Seriously, we received about 20 letters (which is more Bucks fans than I expected), and all of them were along the lines of: "Whoa! It's about time." I was shocked by the overwhelmingly positive response. As a matter of fact, I'll print the most negative e-mail:

"I agree with the column re Milwaukee. I have NEVER liked the Bucks, but this year they look pimped out with Villanueva Bogut and Redd."
-- Dwayne in Brisbane, Australia

OK, I'll take it. You're one of us now, Dwayne from Brisbane.
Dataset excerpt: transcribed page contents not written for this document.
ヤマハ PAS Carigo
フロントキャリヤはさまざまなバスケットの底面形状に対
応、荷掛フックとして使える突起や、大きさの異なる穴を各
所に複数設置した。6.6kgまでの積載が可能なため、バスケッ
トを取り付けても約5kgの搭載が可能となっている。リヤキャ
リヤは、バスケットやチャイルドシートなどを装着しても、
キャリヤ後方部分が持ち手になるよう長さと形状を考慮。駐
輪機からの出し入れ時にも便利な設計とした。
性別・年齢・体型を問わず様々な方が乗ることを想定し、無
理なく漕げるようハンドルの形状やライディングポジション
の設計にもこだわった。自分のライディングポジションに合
Anyway, while we will give the rest of the hoops world a look into our collective psyche, we will tackle the Central Division, one of two divisions (the Atlantic being the other) with three teams who have won NBA championships in their current cities and quite possibly the toughest division in the L right now.


In regard to my manifesto and column as a whole from last week, I got a call from my dad, Bob. (Who for the sake of full disclosure, works as the Toronto Raptors' video coordinator. He was with the Bucks for 16 years, but that's a whole 'nother column...)

Anyway, he noted the manifesto.

"I liked it," Dad said, "though you had the order mixed up."

What? "Yeah, if you get the ball, you should be ready to shoot, pass or dribble when you get the ball, not dribble then pass. Pass first."

Ah, gotcha. Let that be a lesson to all of us.